Task details →
What lines in the material hold the string "meer"? Return every one of them.

Listed entries →
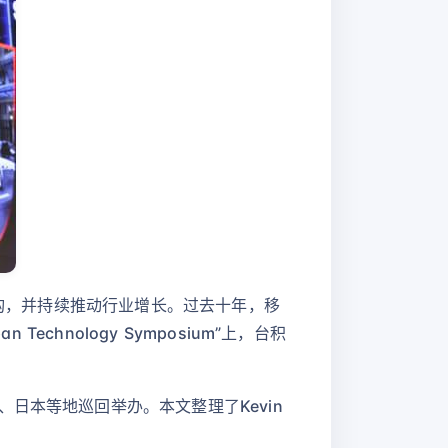
结构，并持续推动行业增长。过去十年，移
chnology Symposium”上，台积
日本等地巡回举办。本文整理了Kevin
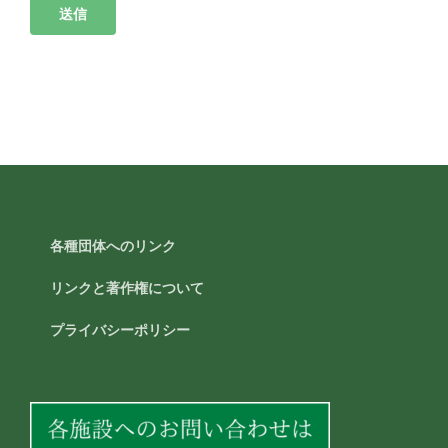
各種団体へのリンク
リンクと著作権について
プライバシーポリシー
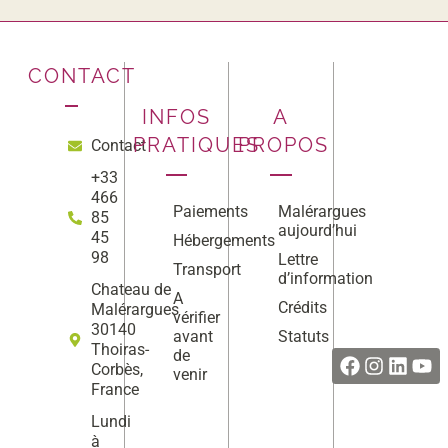
CONTACT
INFOS
A
PRATIQUES
PROPOS
Contact
+33
466
Paiements
Malérargues
85
aujourd’hui
45
Hébergements
98
Lettre
Transport
d’information
Chateau de
A
Crédits
Malérargues
vérifier
Facebook
Instag
Linke
Yo
30140
avant
Statuts
Thoiras-
de
Corbès,
venir
France
Lundi
à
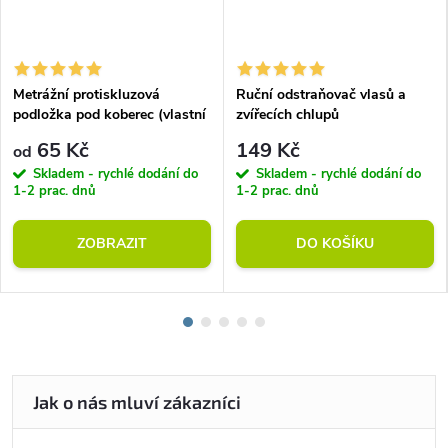
Metrážní protiskluzová
Ruční odstraňovač vlasů a
podložka pod koberec (vlastní
zvířecích chlupů
rozměr)
65 Kč
149 Kč
od
Skladem - rychlé dodání do
Skladem - rychlé dodání do
1-2 prac. dnů
1-2 prac. dnů
ZOBRAZIT
DO KOŠÍKU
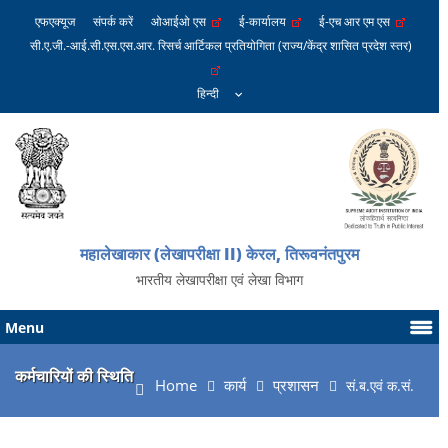
एफएक्यूज
संपर्क करें
ओआईओ एस
ई-कार्यालय
ई-एच आर एम एस
सी.ए.जी.-आई.सी.एस.एस.आर. रिसर्च आर्टिकल प्रतियोगिता (राज्य/केंद्र शासित प्रदेश स्तर)
महालेखाकार (लेखापरीक्षा II) केरल, तिरूवनंतपुरम
भारतीय लेखापरीक्षा एवं लेखा विभाग
Menu
कर्मचारियों की स्थिति
Home
कार्य
प्रशासन
सं.ब.एवं क.सं.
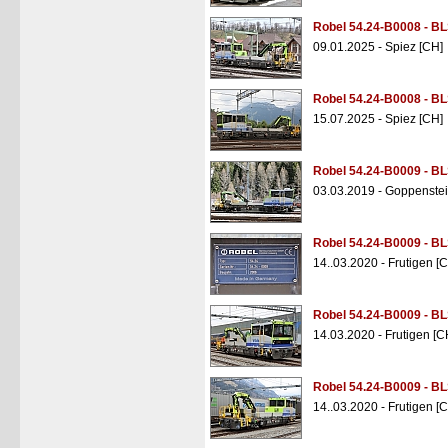
Robel 54.24-B0008 - B
09.01.2025 - Spiez [CH]
Robel 54.24-B0008 - B
15.07.2025 - Spiez [CH]
Robel 54.24-B0009 - B
03.03.2019 - Goppenstei
Robel 54.24-B0009 - B
14..03.2020 - Frutigen [
Robel 54.24-B0009 - B
14.03.2020 - Frutigen [C
Robel 54.24-B0009 - B
14..03.2020 - Frutigen [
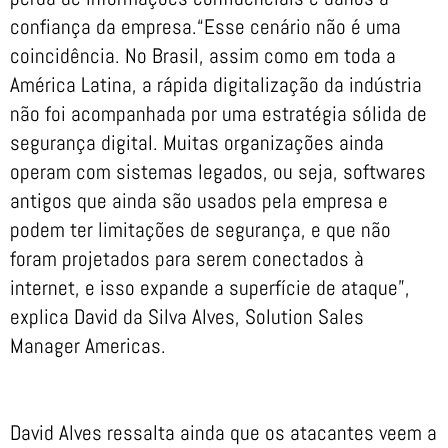
confiança da empresa.“Esse cenário não é uma
coincidência. No Brasil, assim como em toda a
América Latina, a rápida digitalização da indústria
não foi acompanhada por uma estratégia sólida de
segurança digital. Muitas organizações ainda
operam com sistemas legados, ou seja, softwares
antigos que ainda são usados pela empresa e
podem ter limitações de segurança, e que não
foram projetados para serem conectados à
internet, e isso expande a superfície de ataque”,
explica David da Silva Alves, Solution Sales
Manager Americas.
David Alves ressalta ainda que os atacantes veem a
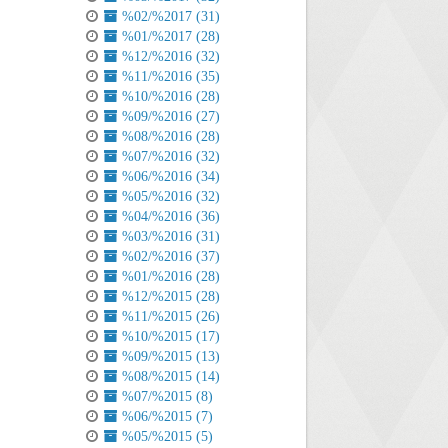
%02/%2017 (31)
%01/%2017 (28)
%12/%2016 (32)
%11/%2016 (35)
%10/%2016 (28)
%09/%2016 (27)
%08/%2016 (28)
%07/%2016 (32)
%06/%2016 (34)
%05/%2016 (32)
%04/%2016 (36)
%03/%2016 (31)
%02/%2016 (37)
%01/%2016 (28)
%12/%2015 (28)
%11/%2015 (26)
%10/%2015 (17)
%09/%2015 (13)
%08/%2015 (14)
%07/%2015 (8)
%06/%2015 (7)
%05/%2015 (5)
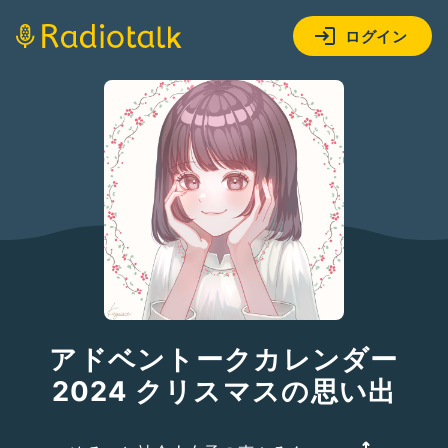
ログイン
アドベントークカレンダー
2024 クリスマスの思い出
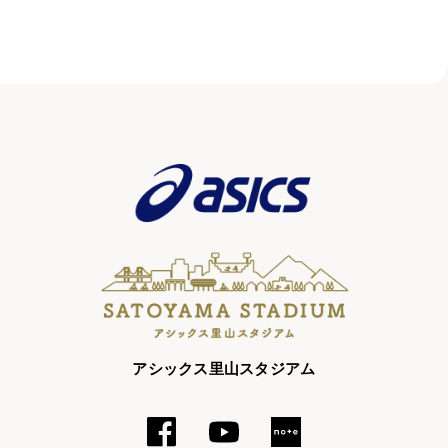
アシックス里山スタジアム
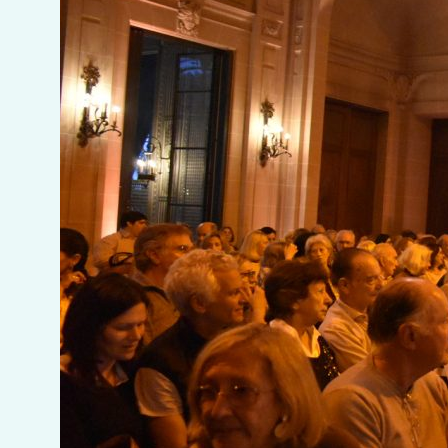
DEL
CONCIERT
“VIENA
SOLO
VIENA”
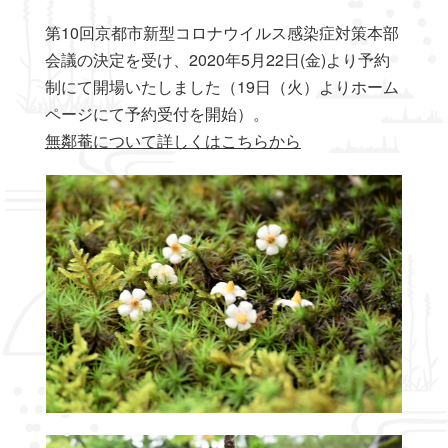
第10回京都市新型コロナウイルス感染症対策本部
会議の決定を受け、2020年5月22日(金)より予約
制にて開場いたしました（19日（火）よりホーム
ページにて予約受付を開始）。
無鄰菴について詳しくはこちらから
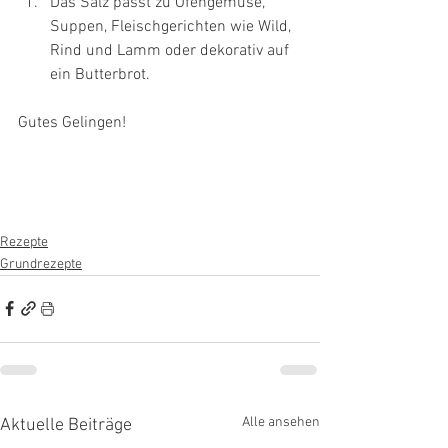
Das Salz passt zu Ofengemüse, 
Suppen, Fleischgerichten wie Wild, 
Rind und Lamm oder dekorativ auf 
ein Butterbrot.
Gutes Gelingen!
Rezepte
Grundrezepte
Alle ansehen
Aktuelle Beiträge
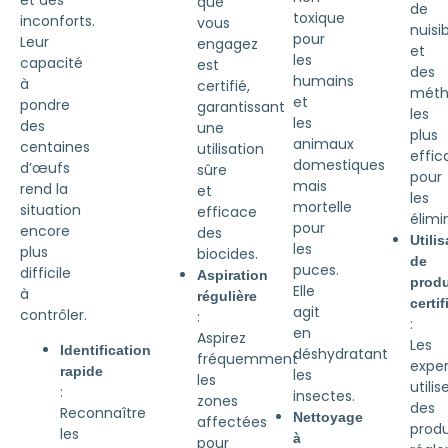
que
de
toxique
inconforts.
vous
nuisi
pour
Leur
engagez
et
les
capacité
est
des
humains
à
certifié,
méth
et
pondre
garantissant
les
les
des
une
plus
animaux
centaines
utilisation
effic
domestiques
d’œufs
sûre
pour
mais
rend la
et
les
mortelle
situation
efficace
élimi
pour
encore
des
Utilis
les
plus
biocides.
de
puces.
difficile
Aspiration
produ
Elle
à
régulière
certif
agit
contrôler.
:
:
en
Aspirez
Les
Identification
déshydratant
fréquemment
exper
rapide
les
les
utilis
:
insectes.
zones
des
Reconnaître
Nettoyage
affectées
produ
les
à
pour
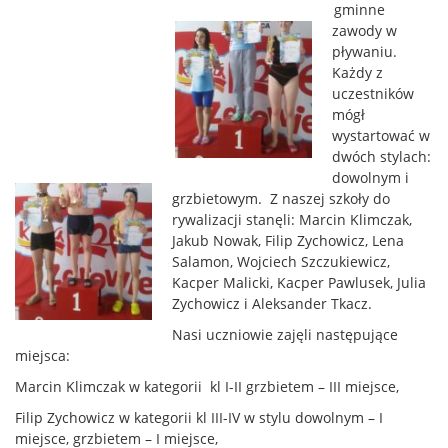
gminne
zawody w
pływaniu.
Każdy z
uczestników
mógł
wystartować w
dwóch stylach:
dowolnym i
grzbietowym. Z naszej szkoły do
rywalizacji stanęli: Marcin Klimczak,
Jakub Nowak, Filip Zychowicz, Lena
Salamon, Wojciech Szczukiewicz,
Kacper Malicki, Kacper Pawlusek, Julia
Zychowicz i Aleksander Tkacz.
Nasi uczniowie zajęli następujące
miejsca:
Marcin Klimczak w kategorii kl I-II grzbietem – III miejsce,
Filip Zychowicz w kategorii kl III-IV w stylu dowolnym – I
miejsce, grzbietem – I miejsce,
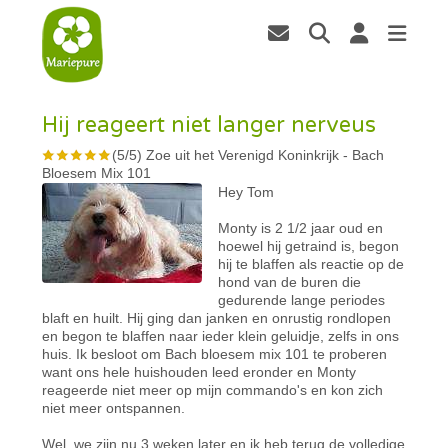
Hij reageert niet langer nerveus
(
5
/
5
)
Zoe uit het Verenigd Koninkrijk
-
Bach
Bloesem Mix 101
Hey Tom
Monty is 2 1/2 jaar oud en
hoewel hij getraind is, begon
hij te blaffen als reactie op de
hond van de buren die
gedurende lange periodes
blaft en huilt. Hij ging dan janken en onrustig rondlopen
en begon te blaffen naar ieder klein geluidje, zelfs in ons
huis. Ik besloot om Bach bloesem mix 101 te proberen
want ons hele huishouden leed eronder en Monty
reageerde niet meer op mijn commando's en kon zich
niet meer ontspannen.
Wel, we zijn nu 3 weken later en ik heb terug de volledige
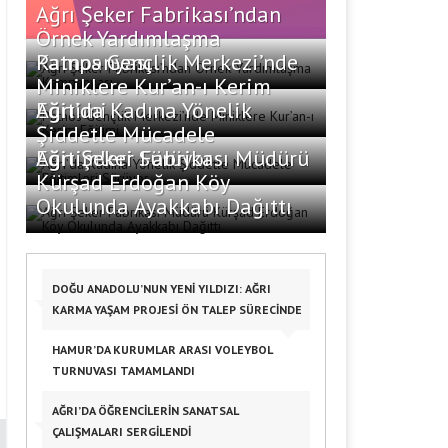
Ağrı Şeker Fabrikası’ndan
Örnek Yardımlaşma
Kampanyası
Patnos Gençlik Merkezi’nde
Miniklere Kur’an-ı Kerim
Eğitimi
Ağrı’da Kadına Yönelik
Şiddetle Mücadele
Eğitimleri Sürüyor
Ağrı Şeker Fabrikası Müdürü
Kürşad Erdoğan Köy
Okulunda Ayakkabı Dağıttı
DOĞU ANADOLU’NUN YENİ YILDIZI: AĞRI
KARMA YAŞAM PROJESİ ÖN TALEP SÜRECİNDE
HAMUR’DA KURUMLAR ARASI VOLEYBOL
TURNUVASI TAMAMLANDI
AĞRI’DA ÖĞRENCILERIN SANATSAL
ÇALIŞMALARI SERGILENDI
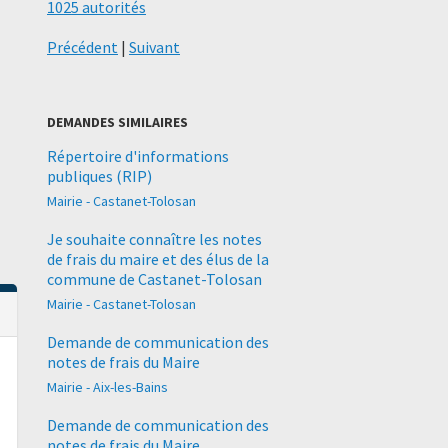
1025 autorités
Précédent
|
Suivant
DEMANDES SIMILAIRES
Répertoire d'informations
publiques (RIP)
Mairie - Castanet-Tolosan
Je souhaite connaître les notes
de frais du maire et des élus de la
commune de Castanet-Tolosan
Mairie - Castanet-Tolosan
Demande de communication des
notes de frais du Maire
Mairie - Aix-les-Bains
Demande de communication des
notes de frais du Maire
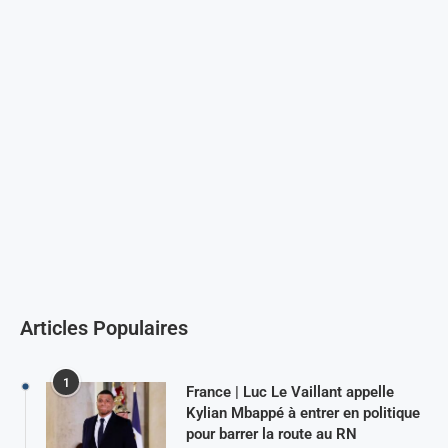
Articles Populaires
1
France | Luc Le Vaillant appelle
Kylian Mbappé à entrer en politique
pour barrer la route au RN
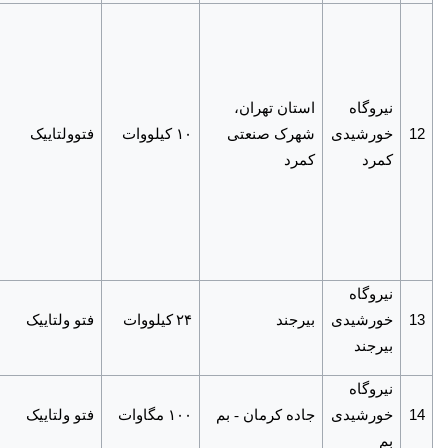
نیروگاه
استان تهران،
12
خورشیدی
شهرک صنعتی
۱۰ کیلووات
فتوولتاییک
کمرد
کمرد
نیروگاه
13
خورشیدی
بیرجند
۲۴
کیلووات
فتو ولتاییک
بیرجند
نیروگاه
14
خورشیدی
جاده کرمان - بم
۱۰۰ مگاوات
فتو ولتاییک
بم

Problem solution →
reageerde niet meer op mijn commando's en kon zich
niet meer ontspannen.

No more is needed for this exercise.